Even when children do not die from chronic malnutrition, this condition can irreversibly damage their intellectual and physical development. The first thousand days of life, from conception to the age of 2, determine a child’s life forever. It is in this brief period that the basic structures of a child’s body and brain are formed, and if nutrition is seriously inadequate the result will be stunting, undersized bodies, weak organs, and defective brains. After this phase, it is too late to reverse the damage done to a child’s body.

The report lays out a set of thirteen basic interventions that could prevent the vast majority of cases of malnutrition. These include breastfeeding, varied foods for infants, fortified basic staples, and supplementation with vitamins and other micronutrients.

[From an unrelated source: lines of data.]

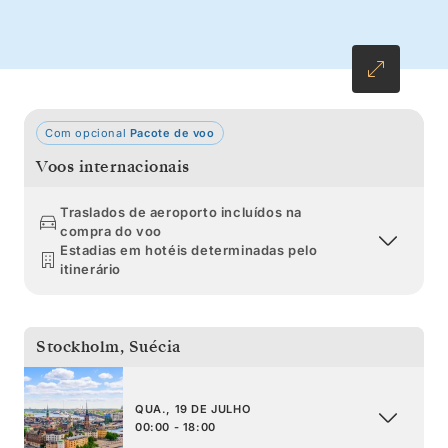
Com opcional
Pacote de voo
Voos internacionais
Traslados de aeroporto incluídos na
compra do voo
Estadias em hotéis determinadas pelo
itinerário
Stockholm
,
Suécia
QUA., 19 DE JULHO
00:00 - 18:00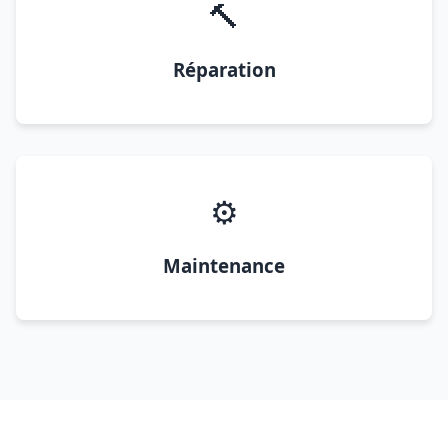
🔨
Réparation
⚙️
Maintenance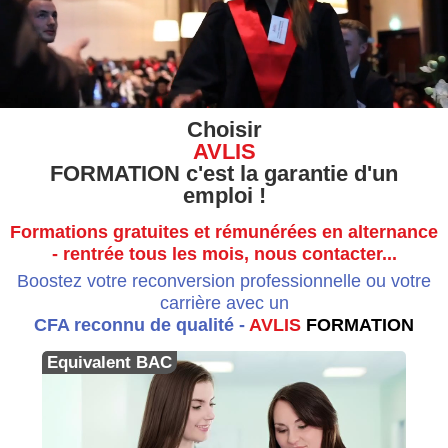
Choisir
AVLIS
FORMATION c'est la garantie d'un
emploi !
Formations gratuites et rémunérées en alternance
- rentrée tous les mois, nous contacter...
Boostez votre reconversion professionnelle ou votre
carrière avec un
CFA reconnu de qualité -
AVLIS
FORMATION
Equivalent BAC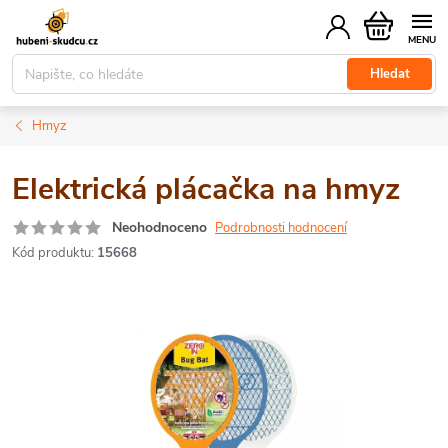
Přejít
Nákupní
na
košík
obsah
Hledat
Hmyz
Elektrická plácačka na hmyz
Neohodnoceno
Podrobnosti hodnocení
Kód produktu:
15668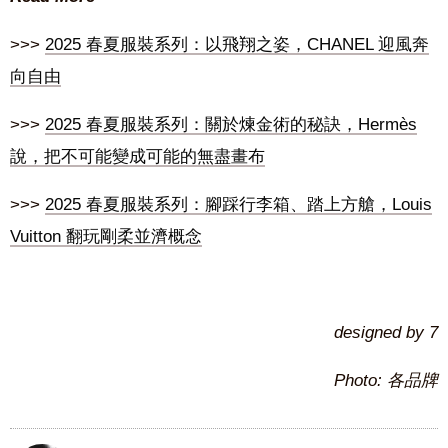
>>>
2025 春夏服裝系列：以飛翔之姿，CHANEL 迎風奔
向自由
>>>
2025 春夏服裝系列：關於煉金術的秘訣，Hermès
說，把不可能變成可能的無盡畫布
>>>
2025 春夏服裝系列：腳踩行李箱、踏上方艙，Louis
Vuitton 翻玩剛柔並濟概念
designed by 7
Photo: 各品牌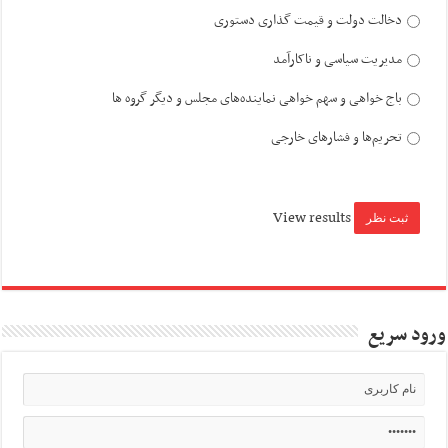
دخالت دولت و قیمت گذاری دستوری
مدیریت سیاسی و ناکارآمد
باج خواهی و سهم خواهی نماینده‌های مجلس و دیگر گروه ها
تحریم‌ها و فشارهای خارجی
View results
ورود سریع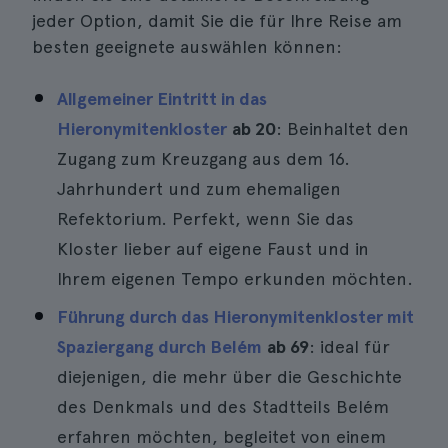
jeder Option, damit Sie die für Ihre Reise am
besten geeignete auswählen können:
Allgemeiner Eintritt in das
Hieronymitenkloster
ab 20
: Beinhaltet den
Zugang zum Kreuzgang aus dem 16.
Jahrhundert und zum ehemaligen
Refektorium. Perfekt, wenn Sie das
Kloster lieber auf eigene Faust und in
Ihrem eigenen Tempo erkunden möchten.
Führung durch das Hieronymitenkloster mit
Spaziergang durch Belém
ab 69
: ideal für
diejenigen, die mehr über die Geschichte
des Denkmals und des Stadtteils Belém
erfahren möchten, begleitet von einem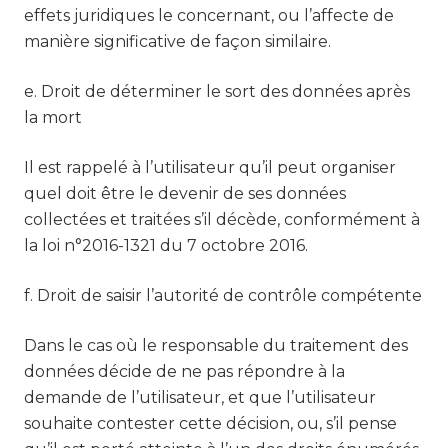
effets juridiques le concernant, ou l’affecte de
manière significative de façon similaire.
e. Droit de déterminer le sort des données après
la mort
Il est rappelé à l’utilisateur qu’il peut organiser
quel doit être le devenir de ses données
collectées et traitées s’il décède, conformément à
la loi n°2016-1321 du 7 octobre 2016.
f. Droit de saisir l’autorité de contrôle compétente
Dans le cas où le responsable du traitement des
données décide de ne pas répondre à la
demande de l’utilisateur, et que l’utilisateur
souhaite contester cette décision, ou, s’il pense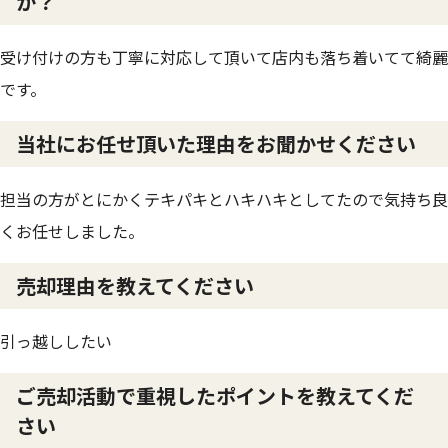
か？
受け付けの方も丁寧に対応して頂いて店内も落ち着いてて綺麗
です。
当社にお任せ頂いた理由をお聞かせください
担当の方がとにかくテキパキとハキハキとしてたので気持ち良
くお任せしました。
売却理由を教えてください
引っ越ししたい
ご売却活動で重視したポイントを教えてくだ
さい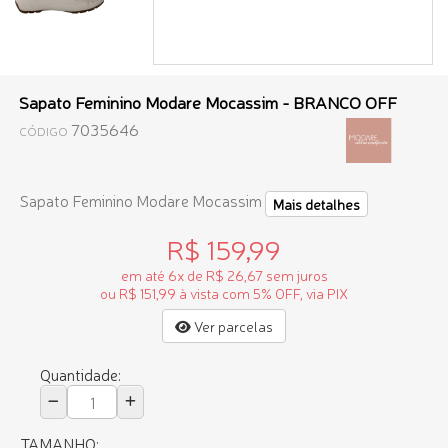
Sapato Feminino Modare Mocassim - BRANCO OFF
7035646
CÓDIGO
Sapato Feminino Modare Mocassim
Mais detalhes
R$ 159,99
em até 6x de R$ 26,67 sem juros
ou R$ 151,99 à vista com 5% OFF, via PIX
Ver parcelas
Quantidade:
TAMANHO: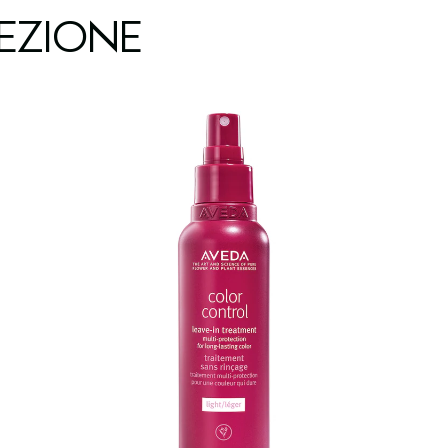
EZIONE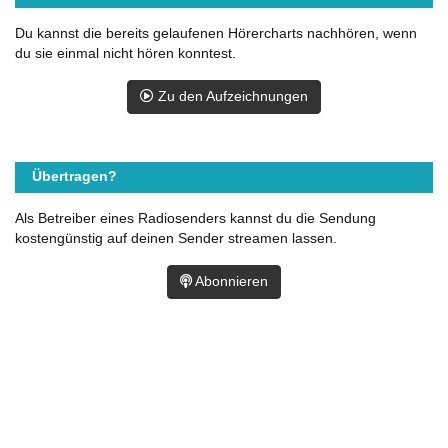
Du kannst die bereits gelaufenen Hörercharts nachhören, wenn
du sie einmal nicht hören konntest.
Zu den Aufzeichnungen
Übertragen?
Als Betreiber eines Radiosenders kannst du die Sendung
kostengünstig auf deinen Sender streamen lassen.
Abonnieren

At a time when Congress gets set to debate the next budget, and many in the halls of power believe that cuts in aid to those afflicted with food insecurity are necessary to reduce the deficit, we should remember that the lives of children are far more important than dollars. As Buddhists, we cannot just sit on the sidelines as passive observers. The precept to abstain from taking life implies an obligation to protect lives, to “dwell compassionate for the welfare of all living beings,” and among the living beings that concern us, our fellow humans should take priority. The lives, health, and security of children hinge on our choices, and we must therefore be ready to act, even to apply pressure on our representatives. We must ensure that the most vulnerable children in our midst–whether in this country or around the world–need not be forced to bear the weight of chronic malnutrition.